Here’s a sobering message for anyone who has a federally insured reverse mortgage or plans to apply for one: If you don’t pay your local property taxes or hazard insurance premiums, you should know that the risk of losing your house to foreclosure is about to increase.
Although the Federal Housing Administration, which runs the dominant reverse mortgage program, had been lenient and forgiving in past years about tax and insurance delinquencies by senior borrowers, it’s likely to take a more disciplined approach when it issues new guidelines this summer.
FHA is essentially under the budgetary gun to do so: Its reverse mortgage program suffered a $798 million estimated budget shortfall in the last fiscal year — its first ever loss — in part because of widespread declines in the values of the homes that secure its insured loans. It has cut maximum borrowing amounts available to seniors by 10 percent already, and is looking for other ways to bring the program back into profitability in an era of low home-appreciation rates. The agency has asked Congress for a $250 million subsidy, but so far it has not been funded.
Mortgage giant Fannie Mae also has begun instructing the companies who service its large portfolio of FHA reverse mortgages to toughen up their handling of tax and insurance delinquencies, moving to initiate foreclosure proceedings when borrowers have not paid their bills for extended periods and expose the company to losses.
What’s does this all mean to senior homeowners? In the words of David Certner, legislative policy director for AARP, the national group representing seniors, “there is going to be more risk for people” who take out reverse mortgages but who don’t have the capacity to make tax and insurance payments on time. In the past, Certner said, Fannie Mae and the FHA were “a lot more forbearing” when senior borrowers fell behind or stopped paying. “They didn’t want bad headlines” suggesting that they had foreclosed on forgetful old folks — thrown them out on the street rather than be patient and wait for full repayment after the sale of the house.
But now they don’t have the financial wiggle room to look the other way. Though neither FHA nor Fannie could provide statistics, mortgage industry experts say tax and insurance defaults are rising — in part because of the recession, and possibly in part because some seniors are not adequately counseled that foreclosure could be an endgame.
“This is definitely a growing problem” with reverse mortgages, said Joseph Kelly, a partner with New View Advisors, a New York consulting firm active in the reverse mortgage bond investment field. “A lot of this is the economy,” he added, but “the program design itself is a contributing factor.”
Unlike standard mortgages, reverse mortgages require no monthly payments from the borrower and have no escrow accounts to cover property tax bills and insurance. Without escrows, some seniors may not keep track of property tax notices they receive — thereby exposing their houses to tax liens that take legal precedence over the mortgage lien.

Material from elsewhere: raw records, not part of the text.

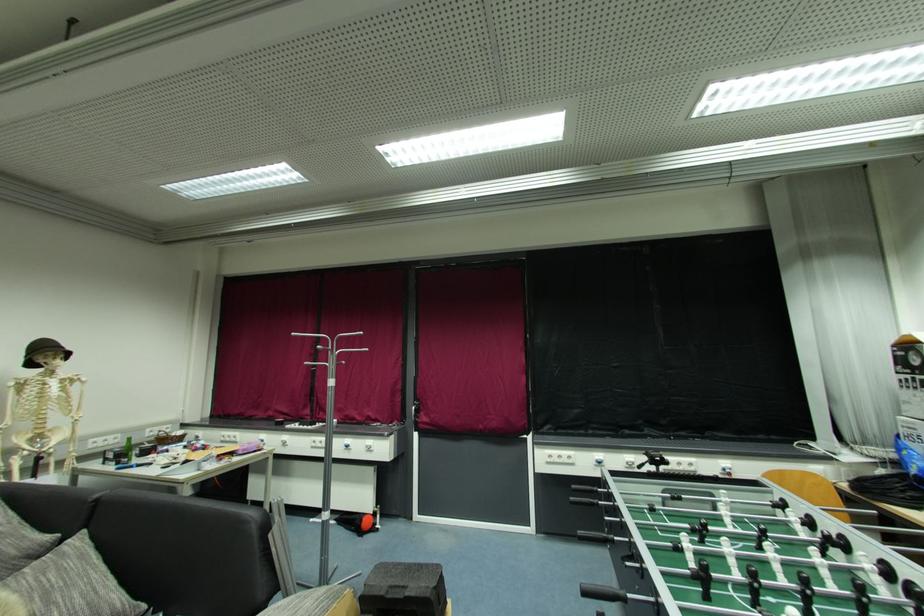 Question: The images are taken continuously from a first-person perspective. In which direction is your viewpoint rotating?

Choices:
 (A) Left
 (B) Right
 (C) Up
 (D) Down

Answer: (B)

They may also neglect to pay their hazard insurance premiums, leaving investors in their reverse mortgages with no coverage in the event of a fire or other major destructive event. Kelly and others in the industry believe that FHA needs to build in some sort of escrow or set-aside feature to its program, a concept federal officials say they are currently examining.
The reverse mortgage program, which is limited to those 62 and older, also has no rigorous upfront underwriting requirements other than sufficient borrower equity in the home. Unlike standard loans, minimal or no attention is given to the applicants’ incomes or credit scores. Borrowers receive mandatory counseling before going to closing, but some critics say FHA needs to look more seriously at borrowers’ assets, income and long-term financial ability to pay the associated costs of keeping up the property.
Both FHA and Fannie Mae say they are working on solutions that will not only flag defaults on seniors’ tax and insurance payments earlier, but also create a mandatory, step-by-step system to contact borrowers who are delinquent, determine the causes of the default, and if necessary refer them to charitable groups who can assist them and prevent foreclosure.
Vicki Bott, FHA deputy assistant secretary for single-family housing, said the forthcoming guidance this summer will emphasize a “curative approach” that allows seniors to “develop a plan to repay past tax and insurance delinquencies.” However, if the plan doesn’t pan out — and the borrowers simply lack the capacity to pay what they owe — FHA will be forced to pull the plug and foreclose.
Ken Harney is a real estate columnist with the Washington Post.